O indigenista enfatiza que os arrendamentos compõem um ambiente extremamente conflituoso. Primeiro por razões econômicas, os grupos de poder interno querem se consolidar no domínio da terra, e para isso excluem os demais e não permitem que tenham acesso às lavouras. Isso gera uma série de contestações e revoltas, se refletindo em violência. Aqueles que se rebelam contra o arrendamento costumam ser perseguidos, há muitos registros de espancamento, tortura, encarceramento e assassinatos.
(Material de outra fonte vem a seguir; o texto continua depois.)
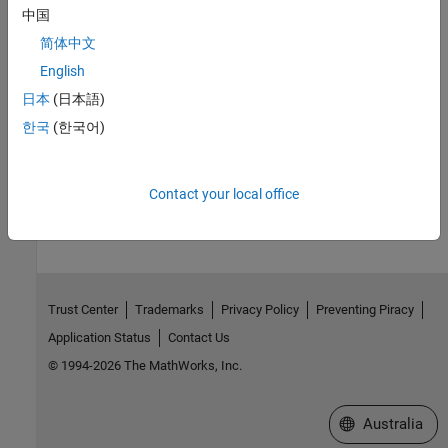
clibgen.MethodDefinition
中国
Topics
简体中文
English
Define MATLAB Interface for C/C++ Library
日本
(日本語)
Publish Help Text for MATLAB Interface to C/C++ Library
한국
(한국어)
Use Function and Member Function Templates
How useful was this information?
Contact your local office
Trust Center
Trademarks
Privacy Policy
Preventing Piracy
Application Status
Contact Us
© 1994-2026 The MathWorks, Inc.
Select a Web Si
Australia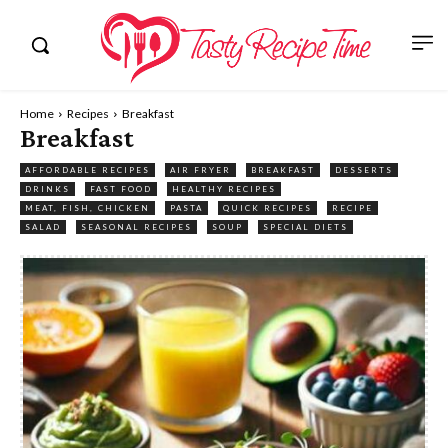
Home
Recipes
Breakfast
Breakfast
AFFORDABLE RECIPES
AIR FRYER
BREAKFAST
DESSERTS
DRINKS
FAST FOOD
HEALTHY RECIPES
MEAT, FISH, CHICKEN
PASTA
QUICK RECIPES
RECIPE
SALAD
SEASONAL RECIPES
SOUP
SPECIAL DIETS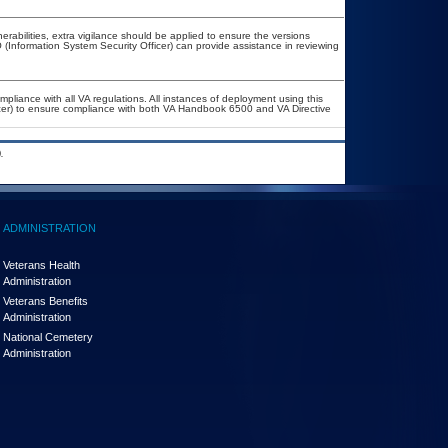
nerabilities, extra vigilance should be applied to ensure the versions
 (Information System Security Officer) can provide assistance in reviewing
mpliance with all VA regulations. All instances of deployment using this
icer) to ensure compliance with both VA Handbook 6500 and VA Directive
.
ADMINISTRATION
Veterans Health
Administration
Veterans Benefits
Administration
National Cemetery
Administration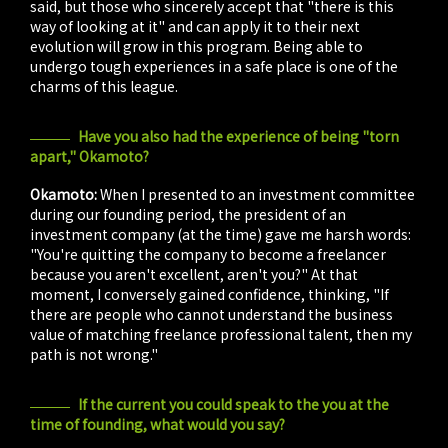
said, but those who sincerely accept that "there is this
way of looking at it" and can apply it to their next
evolution will grow in this program. Being able to
undergo tough experiences in a safe place is one of the
charms of this league.
Have you also had the experience of being "torn
apart," Okamoto?
Okamoto:
When I presented to an investment committee
during our founding period, the president of an
investment company (at the time) gave me harsh words:
"You're quitting the company to become a freelancer
because you aren't excellent, aren't you?" At that
moment, I conversely gained confidence, thinking, "If
there are people who cannot understand the business
value of matching freelance professional talent, then my
path is not wrong."
If the current you could speak to the you at the
time of founding, what would you say?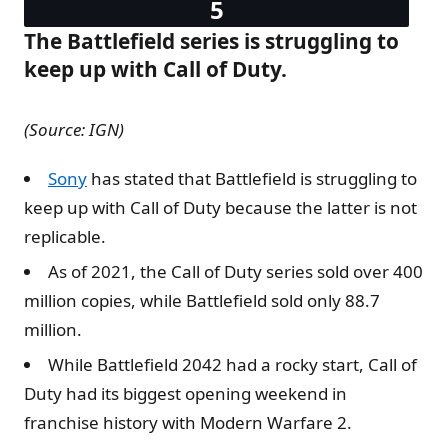
The Battlefield series is struggling to
keep up with Call of Duty.
(Source: IGN)
Sony
has stated that Battlefield is struggling to
keep up with Call of Duty because the latter is not
replicable.
As of 2021, the Call of Duty series sold over 400
million copies, while Battlefield sold only 88.7
million.
While Battlefield 2042 had a rocky start, Call of
Duty had its biggest opening weekend in
franchise history with Modern Warfare 2.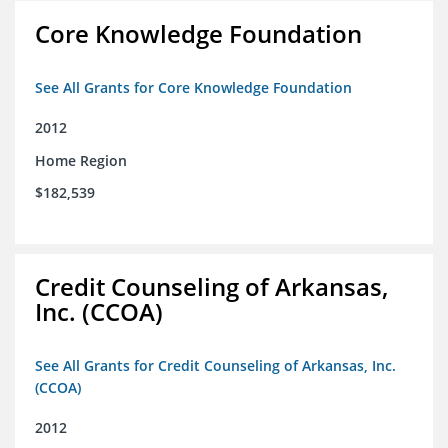
Core Knowledge Foundation
See All Grants for Core Knowledge Foundation
2012
Home Region
$182,539
Credit Counseling of Arkansas,
Inc. (CCOA)
See All Grants for Credit Counseling of Arkansas, Inc.
(CCOA)
2012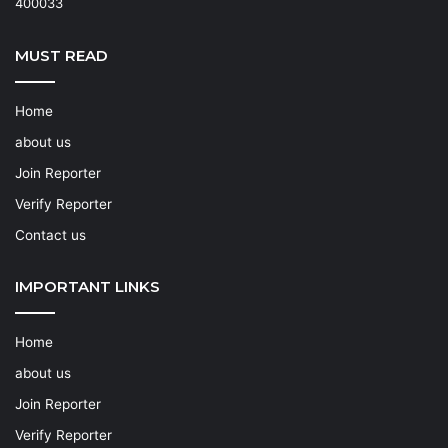
400033
MUST READ
Home
about us
Join Reporter
Verify Reporter
Contact us
IMPORTANT LINKS
Home
about us
Join Reporter
Verify Reporter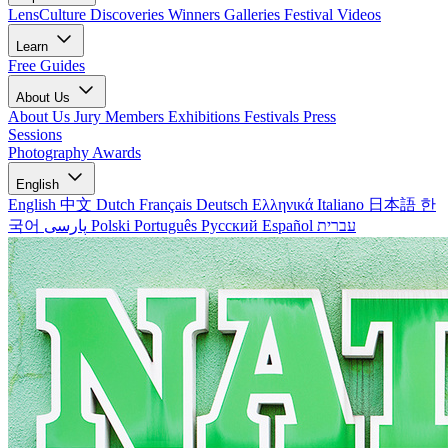
LensCulture Discoveries
Winners Galleries
Festival Videos
Learn
Free Guides
About Us
About Us
Jury Members
Exhibitions
Festivals
Press
Sessions
Photography Awards
English
English
中文
Dutch
Français
Deutsch
Ελληνικά
Italiano
日本語
한
국어
پارسی
Polski
Português
Русский
Español
עברית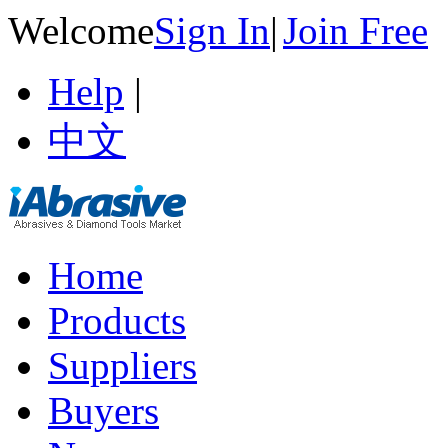
Welcome
Sign In
|
Join Free
Help
|
中文
Home
Products
Suppliers
Buyers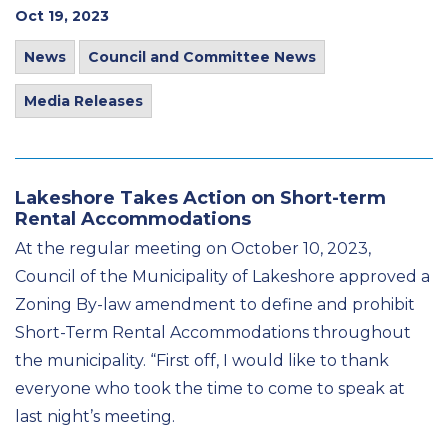
Oct 19, 2023
News
Council and Committee News
Media Releases
Lakeshore Takes Action on Short-term
Rental Accommodations
At the regular meeting on October 10, 2023,
Council of the Municipality of Lakeshore approved a
Zoning By-law amendment to define and prohibit
Short-Term Rental Accommodations throughout
the municipality. “First off, I would like to thank
everyone who took the time to come to speak at
last night’s meeting.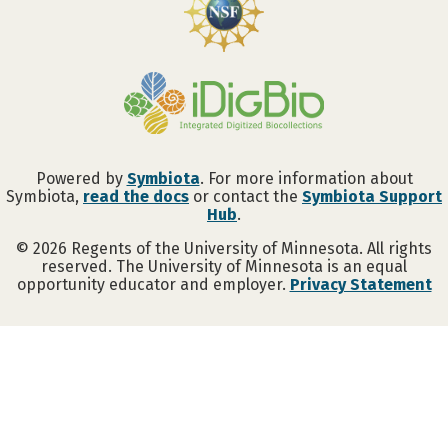
Powered by
Symbiota
. For more information about
Symbiota,
read the docs
or contact the
Symbiota Support
Hub
.
©
2026
Regents of the University of Minnesota. All rights
reserved. The University of Minnesota is an equal
opportunity educator and employer.
Privacy Statement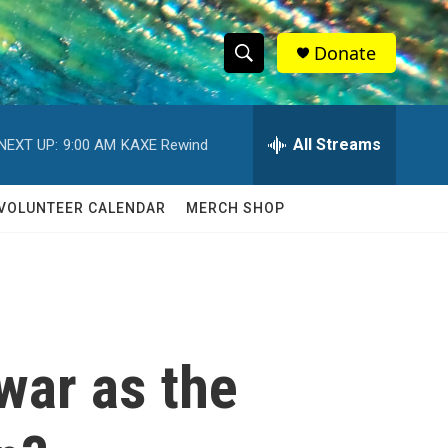
Donate
S
S
e
h
a
r
All Streams
NEXT UP:
9:00 AM
KAXE Rewind
o
c
h
w
Q
VOLUNTEER CALENDAR
MERCH SHOP
u
S
e
r
e
y
a
r
 war as the
c
h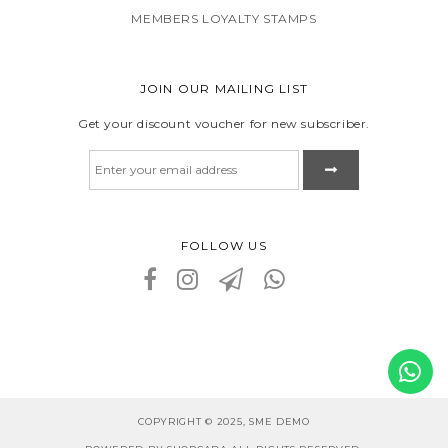
MEMBERS LOYALTY STAMPS
JOIN OUR MAILING LIST
Get your discount voucher for new subscriber.
FOLLOW US
COPYRIGHT © 2025, SME DEMO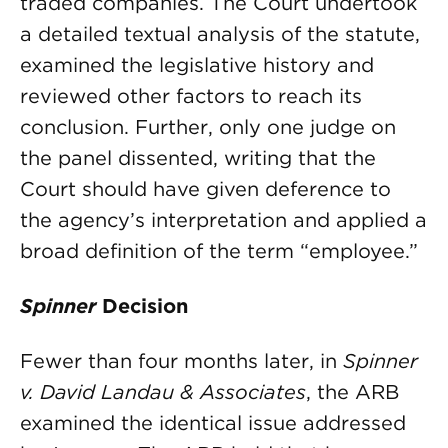
traded companies. The Court undertook
a detailed textual analysis of the statute,
examined the legislative history and
reviewed other factors to reach its
conclusion. Further, only one judge on
the panel dissented, writing that the
Court should have given deference to
the agency’s interpretation and applied a
broad definition of the term “employee.”
Spinner
Decision
Fewer than four months later, in
Spinner
v. David Landau & Associates
, the ARB
examined the identical issue addressed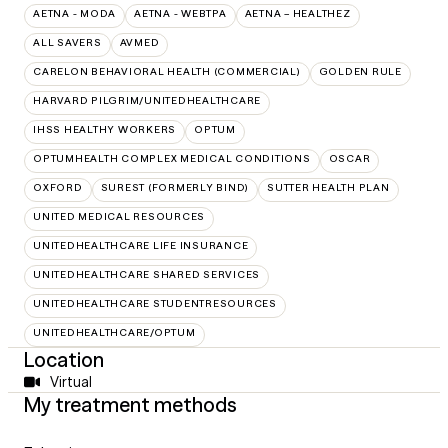
AETNA - MODA
AETNA - WEBTPA
AETNA – HEALTHEZ
ALL SAVERS
AVMED
CARELON BEHAVIORAL HEALTH (COMMERCIAL)
GOLDEN RULE
HARVARD PILGRIM/UNITEDHEALTHCARE
IHSS HEALTHY WORKERS
OPTUM
OPTUMHEALTH COMPLEX MEDICAL CONDITIONS
OSCAR
OXFORD
SUREST (FORMERLY BIND)
SUTTER HEALTH PLAN
UNITED MEDICAL RESOURCES
UNITEDHEALTHCARE LIFE INSURANCE
UNITEDHEALTHCARE SHARED SERVICES
UNITEDHEALTHCARE STUDENTRESOURCES
UNITEDHEALTHCARE/OPTUM
Location
Virtual
My treatment methods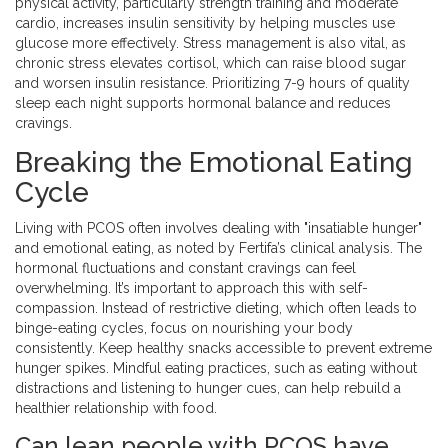
physical activity, particularly strength training and moderate
cardio, increases insulin sensitivity by helping muscles use
glucose more effectively. Stress management is also vital, as
chronic stress elevates cortisol, which can raise blood sugar
and worsen insulin resistance. Prioritizing 7-9 hours of quality
sleep each night supports hormonal balance and reduces
cravings.
Breaking the Emotional Eating
Cycle
Living with PCOS often involves dealing with "insatiable hunger"
and emotional eating, as noted by Fertifa’s clinical analysis. The
hormonal fluctuations and constant cravings can feel
overwhelming. It’s important to approach this with self-
compassion. Instead of restrictive dieting, which often leads to
binge-eating cycles, focus on nourishing your body
consistently. Keep healthy snacks accessible to prevent extreme
hunger spikes. Mindful eating practices, such as eating without
distractions and listening to hunger cues, can help rebuild a
healthier relationship with food.
Can lean people with PCOS have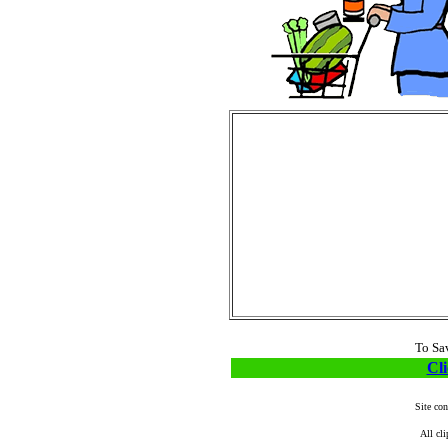
To Sa
Cli
Site co
All cli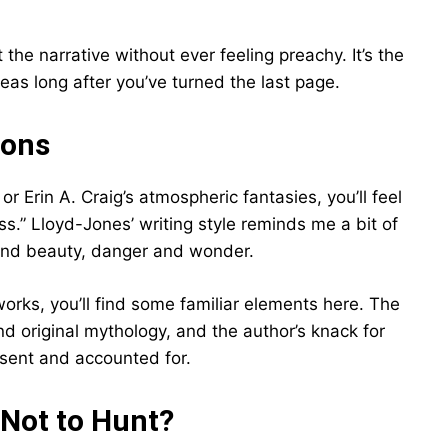
e narrative without ever feeling preachy. It’s the
deas long after you’ve turned the last page.
ions
s or Erin A. Craig’s atmospheric fantasies, you’ll feel
ss.” Lloyd-Jones’ writing style reminds me a bit of
 and beauty, danger and wonder.
orks, you’ll find some familiar elements here. The
nd original mythology, and the author’s knack for
esent and accounted for.
 Not to Hunt?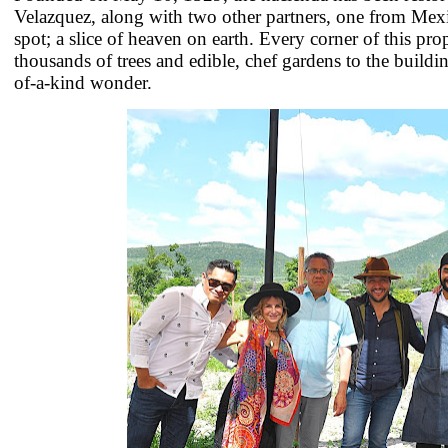
Velazquez, along with two other partners, one from Me
spot; a slice of heaven on earth. Every corner of this pro
thousands of trees and edible, chef gardens to the buildi
of-a-kind wonder.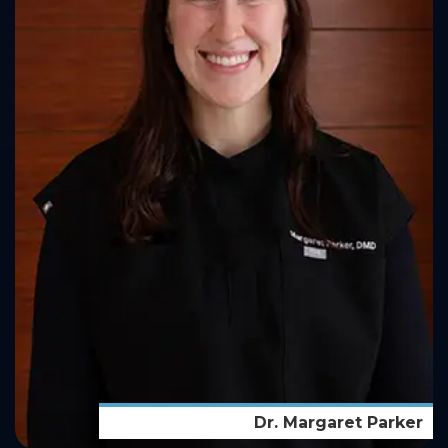
Dr. Margaret Parker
Muitas famílias são expulsas das reservas.
Mas há outras violências embutidas no arrendamento, conforme destaca Roberto. “Essa prática, que concentra as terras em poder das lideranças, gera a exclusão, a marginalização, a fome, a pobreza. Assim, em comunidades indígenas com bom potencial de produtividade econômica, existem famílias que não conseguem plantar um pé de mandioca porque elas não têm terra pra isso. Todo o controle das terras, da produção e dos recursos está na mão de grupos internos e externos, dos poderes inclusive locais”, diz o indigenista.
Na Aldeia Serrinha, os indígenas reclamam de omissão do poder público. A região já foi visitada, por exemplo, pelo Ministério Público do Paraná no dia 08 de maio de 2024. O MP organizou uma reunião da qual participaram o promotor de Justiça da Comarca de Pitanga, o coordenador da Fundação Nacional do Índio (Funai) no Paraná e lideranças das duas aldeias.
Na ocasião, foi ressaltada a necessidade de uma convivência pacífica entre as duas aldeias. Mas na prática, a tensão tem crescido e os indígenas cobram uma atuação mais incisiva da FUNAI, do Ministério Público Federal e da Polícia Federal. “A gente precisa que eles venham aqui e organizem o plantio, que definam a área que cada aldeia vai plantar. Se não a coisa pode ficar bem complicada e um conflito grave pode acontecer”, avisa o cacique Valmir.
O Parágrafo 2 procurou as assessorias de imprensa da FUNAI, do Ministério Público Federal e da Polícia Federal pedindo uma posição sobre o conflito. Mas estes órgãos não responderam à reportagem.
Também pedimos uma posição da Articulação dos Povos Indígenas do Brasil (APIB), mas também não tivemos retorno.